Carta acerca del ismo del futuro

El motivo por el que esta carta se escribe, tiene su origen en el hecho de que al leer el manifiesto por nosotros defecado, puede producirse la sensación y así se nos ha manifestado, de que el mismo no es más que una reiteración del que en su momento redactaron los llamados futuristas italianos; este parecer no es casual.

Un buen principio sería empezar por remarcar las evidentes similitudes, para sólo después pasar a mostrar aquello por lo que no sólo son diferentes, sino que además el espíritu que lo genera es radical y esencialmente opuesto.

Para empezar, a quien conociendo el manifiesto de Febrero de 1910 haya leído el nuestro, se le habrá mostrado como prácticamente todos los puntos tratados se corresponden a los elegidos por los futuristas como pilares de su crítica, y no sólo esto, sino que además están tratados en el mismo orden; esto es así porque este manifiesto es nuestro punto de partida, hemos tomado cada uno de sus puntos y desde ellos es desde los que mostramos una dimensión oculta del problema, dimensión a la que es incapaz de acceder la superficialidad de su crítica.

A simple vista, tal como lo hicieron ellos, nosotros arremetemos contra lo que de alguna forma está instalado: Ellos dicen, la admiración por lo viejo, lo anterior, el museo, la tradición, el academicismo, lo establecido, lo clásico, los inherentes intereses de la producción artística, los amanerados y reproductores del arte; pero esto sólo es la cara visible de algo más esencial, que se desvela en su posterior apología de la técnica, ya que esto les hace como a sus predecesores ser ciertamente tempestivos; unos fabricantes de historia del arte. Qué otra cosa es, sino imponerse inspiraciones y nuevas fórmulas estéticas traídas por un sentimiento de época que se inaugura, retrato temático de los nuevos “avances” y estilos de vida de los que se espera vayan a surgir más recios productores de obras. A fin de cuentas, los futuristas italianos son parte integrante de la historia del arte, en la medida en que, al igual que durante todo su suceder, esta añade nuevas visiones provocativas con intenciones innovadoras que hacen, desde un sentimiento de apertura insólita, reubicarse e identificarse en el momento espléndido de un proceso creciente y progresivo del que uno es siempre su máximo exponente.

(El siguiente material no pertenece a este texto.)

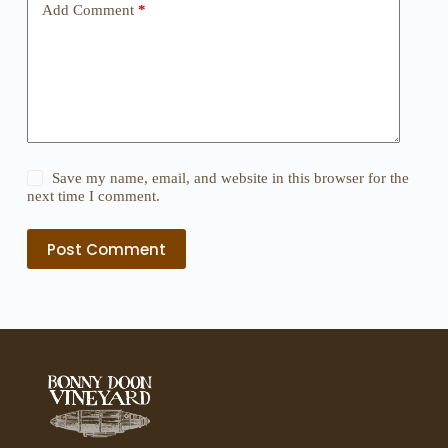
Add Comment
*
Save my name, email, and website in this browser for the
next time I comment.
Post Comment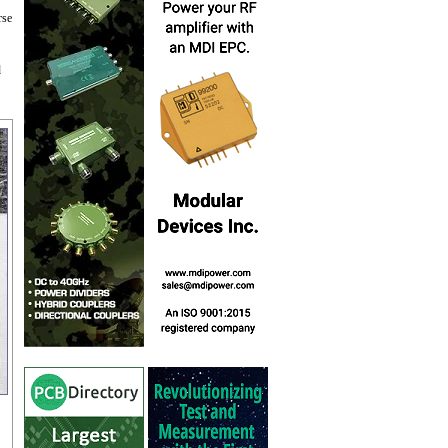
rse
d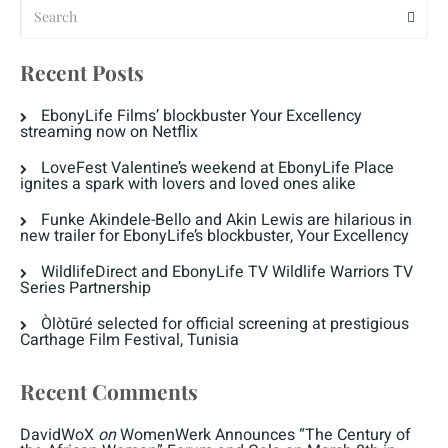
Recent Posts
EbonyLife Films’ blockbuster Your Excellency
streaming now on Netflix
LoveFest Valentine’s weekend at EbonyLife Place
ignites a spark with lovers and loved ones alike
Funke Akindele-Bello and Akin Lewis are hilarious in
new trailer for EbonyLife’s blockbuster, Your Excellency
WildlifeDirect and EbonyLife TV Wildlife Warriors TV
Series Partnership
Òlòtūré selected for official screening at prestigious
Carthage Film Festival, Tunisia
Recent Comments
DavidWoX
on
WomenWerk Announces “The Century of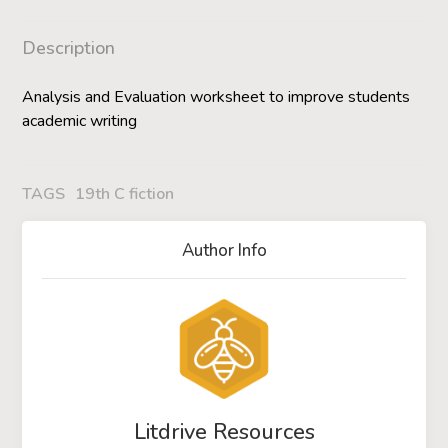
Description
Analysis and Evaluation worksheet to improve students
academic writing
TAGS
19th C fiction
Author Info
Litdrive Resources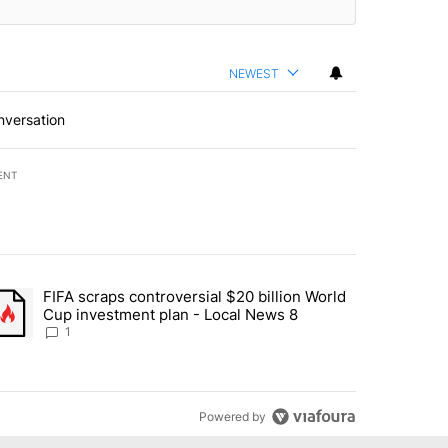
NEWEST
nversation
ENT
st 7 days.
FIFA scraps controversial $20 billion World
turns across crypto, stocks, ETFs and collectibles - Local News 8" w
trending article titled "FIFA scraps controversial $20 billion World 
Cup investment plan - Local News 8
1
Powered by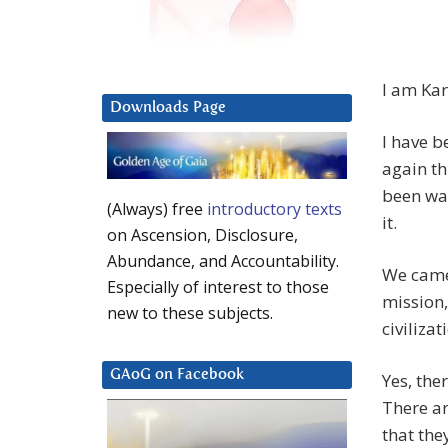
I am Kar
Downloads Page
I have b
again th
been wai
(Always) free
introductory texts
it.
on Ascension, Disclosure,
Abundance, and Accountability.
We came 
Especially of interest to those
mission,
new to these subjects.
civilizat
GAoG on Facebook
Yes, the
There ar
that the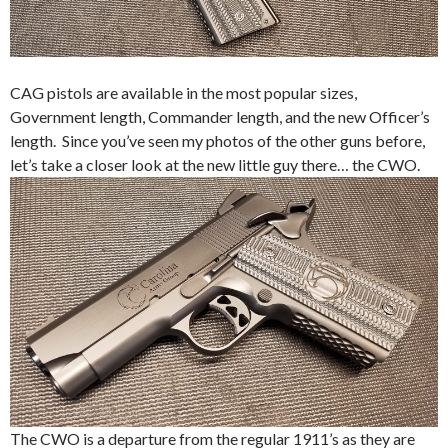
CAG pistols are available in the most popular sizes,
Government length, Commander length, and the new Officer’s
length. Since you’ve seen my photos of the other guns before,
let’s take a closer look at the new little guy there… the CWO.
The CWO is a departure from the regular 1911’s as they are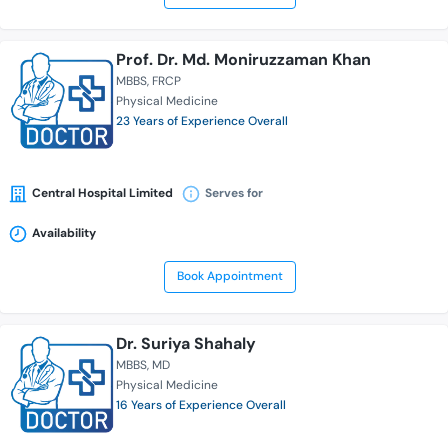
Prof. Dr. Md. Moniruzzaman Khan
MBBS
FRCP
Physical Medicine
23 Years of Experience Overall
Central Hospital Limited
Serves for
Availability
Book Appointment
Dr. Suriya Shahaly
MBBS
MD
Physical Medicine
16 Years of Experience Overall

Toda crítica aspira a presentar una superación de algo. Generalmente desprecia y se sitúa al margen de aquello que supera, y en este desprecio anhela abrir dentro de la historia una nueva etapa que recae bajo nuevas figuraciones en los mismos defectos constitutivos que hacían que se deseara la superación de lo anterior. Nuestro escrito es crítico sólo en la medida en que es una superación de las críticas revolucionarias como modo de reciclaje artístico, esto es, de los ismos que mantienen al artista como productor en su tiempo. Es una superación de la actitud que ha venido imponiendo a los hijos de su tiempo la necesidad de fijarse una determinada descripción estética bajo la que identificarse como partícipes de un proceso hacia una meta definible, según el cual superación es despreciar todo lo que queda fuera de dicha descripción; la clave de nuestra crítica está en querer abarcar toda la historia anacrónicamente, sólo de esta forma puede ser superada, ya que sólo así no inauguramos los preceptos de una nueva etapa, sino que descubrimos la cíclica que, a modo de bucle, hace pasar siempre por las mismas descripciones y discursos como si de aportaciones insólitas se tratasen, y la mostramos como una constante actualización novicia que nos permite el habitarla sin más exigencia que el darla propiamente en un instante cargado de tensión y peso extremos en el que todo es arriesgado.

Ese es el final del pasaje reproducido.